One of the few things that Donald Trump has been able to do as US President is unravel many of the environmental protection measures enacted by the Obama Administration. This is profoundly important as the United States is one of the biggest polluters in the world and therefore any attempt to genuinely tackle climate change would need the support of the US government. The nature of this problem requires countries across the world collaborating, and if the US chooses to neglect its duty to the rest of the globe it falls to we the people.

The immediate response to Trump’s actions have largely been negative. Senior Democratic politicians lined up to deride the President’s actions. Senator Sheldon Whitehouse, the ranking Democrat on the Senate environment and public works subcommittee, claimed that the Trump Administration had been “captured by the fossil fuel industry”. Gina McCarthy, a from EPA administrator, said that the White House wanted to take America back “to when smokestacks damaged our health and polluted our air”. The most interesting aspect of this domestic criticism came from over a week ago. ExxonMobil, the US’ largest oil company, sent a letter to the White House on 22nd March calling on the President to remain party to the Paris Agreement.
U.S. President Donald Trump reacts after signing an executive order eliminating Obama-era climate change regulations at the Environmental Protection Agency in Washington U.S.,
Trump wants to bring back coal mining, because evidently he doesn’t know that people use that professional as the yardstick for a horrible job. (Sky News)
The criticism wasn’t limited to the US. The Chinese government, who are also one of the world’s largest emitters of carbon, made their thoughts known in the Global Times, a state-owned newspaper. The paper ran an editorial which included this stinging paragraph: “The strength of the US allows it to act wilfully [sic], regardless of international opinion. If Beijing or Moscow threaten to quit the Paris Agreement, it will face enormous pressure from the international community.  Many Western media have criticized Trump’s decision, but their calls sound somewhat feeble”. In addition to this condemnation, former UN Secretary General Kofi Annan said that the “rest of the world will continue” the fight against climate change. In some sense it’s quite an achievement because it’s normally quite hard to piss off Kofi Annan.
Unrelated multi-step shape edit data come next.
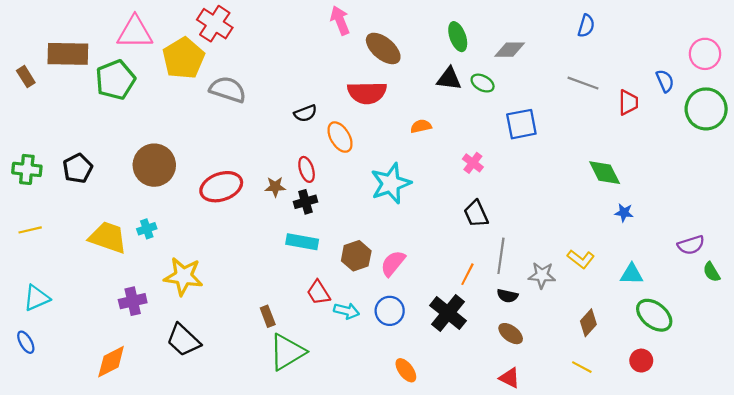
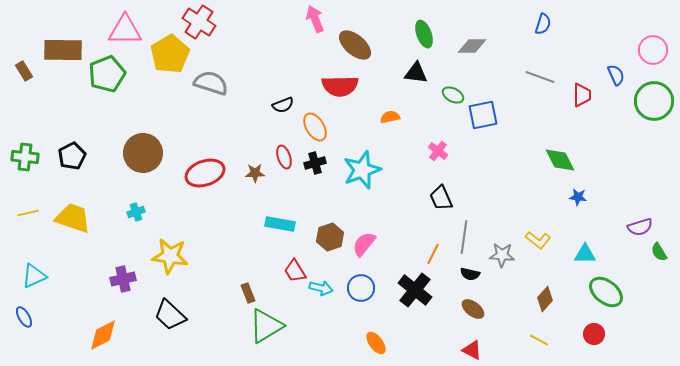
green ellipse: (483, 83) -> (453, 95), moved
black cross: (305, 202) -> (315, 163), moved
yellow trapezoid: (108, 237) -> (73, 218), moved

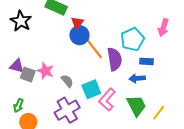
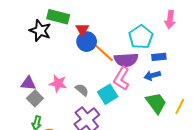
black star: (21, 21) -> (40, 31), moved
purple semicircle: (115, 59) -> (126, 60), turned 105
gray square: (28, 74) -> (35, 98), moved, turned 35
pink L-shape: (107, 99) -> (122, 78), moved

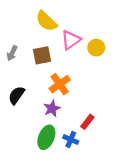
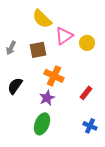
orange cross: (60, 84) -> (54, 76), turned -30
red rectangle: (87, 122) -> (86, 93), moved
blue cross: (71, 140) -> (90, 126), moved

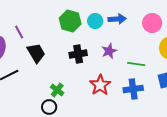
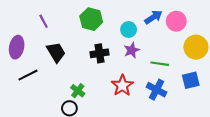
blue arrow: (117, 19) -> (153, 17), moved, turned -30
cyan circle: (95, 21) -> (129, 29), moved
purple line: (19, 32) -> (44, 21), moved
blue cross: (133, 89) -> (157, 90), turned 36

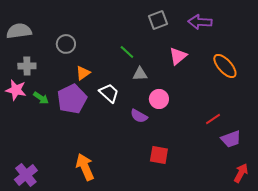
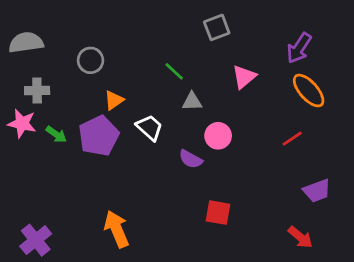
purple arrow: (200, 22) -> (299, 48), moved, turned -60
red line: (213, 119) -> (292, 139), moved
red arrow: (241, 173) -> (300, 237), moved, turned 102

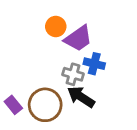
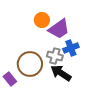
blue cross: (94, 64) -> (71, 48), turned -35
brown circle: (45, 105) -> (30, 64), moved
Unless you are a GOP hardliner who bathes in oil of an evening, the news out of Washington was bad. But rather than wallow in self-pity, we need to organise to do whatever we can. The amount that each individual can do is limited by a number of factors so I’m not going to give a list of everything that conceivably done. However, the old maxim of the environmental movement is ‘think global, act local’, and in-keeping with this spirit I am going to do is put the case for small changes that, when done en masse, can make substantial change.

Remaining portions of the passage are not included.